_Items from a data source_

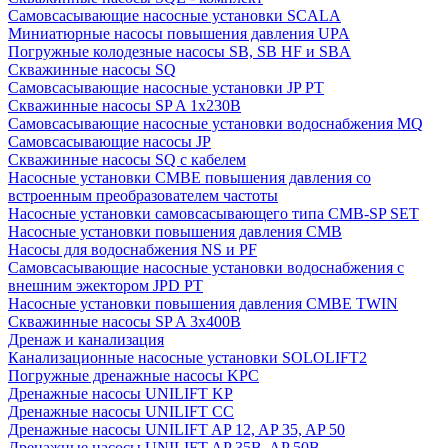
Cамовсасывающие насосные установки SCALA
Миниатюрные насосы повышения давления UPA
Погружные колодезные насосы SB, SB HF и SBA
Скважинные насосы SQ
Самовсасывающие насосные установки JP PT
Скважинные насосы SP A 1x230В
Самовсасывающие насосные установки водоснабжения MQ
Самовсасывающие насосы JP
Скважинные насосы SQ с кабелем
Насосные установки CMBE повышения давления со
встроенным преобразователем частоты
Насосные установки самовсасывающего типа CMB-SP SET
Насосные установки повышения давления CMB
Насосы для водоснабжения NS и PF
Самовсасывающие насосные установки водоснабжения с
внешним эжектором JPD PT
Насосные установки повышения давления CMBE TWIN
Скважинные насосы SP A 3x400В
Дренаж и канализация
Канализационные насосные установки SOLOLIFT2
Погружные дренажные насосы KPC
Дренажные насосы UNILIFT KP
Дренажные насосы UNILIFT CC
Дренажные насосы UNILIFT AP 12, AP 35, AP 50
Дренажные насосы UNILIFT AP 35B, AP 50B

_Work required_
Word for word, restate the lines above from the line containing "Скважинные насосы SQ с кабелем" through the line containing "Дренажные насосы UNILIFT AP 12, AP 35, AP 50", with both included and nothing else.

_Response area_
Скважинные насосы SQ с кабелем
Насосные установки CMBE повышения давления со
встроенным преобразователем частоты
Насосные установки самовсасывающего типа CMB-SP SET
Насосные установки повышения давления CMB
Насосы для водоснабжения NS и PF
Самовсасывающие насосные установки водоснабжения с
внешним эжектором JPD PT
Насосные установки повышения давления CMBE TWIN
Скважинные насосы SP A 3x400В
Дренаж и канализация
Канализационные насосные установки SOLOLIFT2
Погружные дренажные насосы KPC
Дренажные насосы UNILIFT KP
Дренажные насосы UNILIFT CC
Дренажные насосы UNILIFT AP 12, AP 35, AP 50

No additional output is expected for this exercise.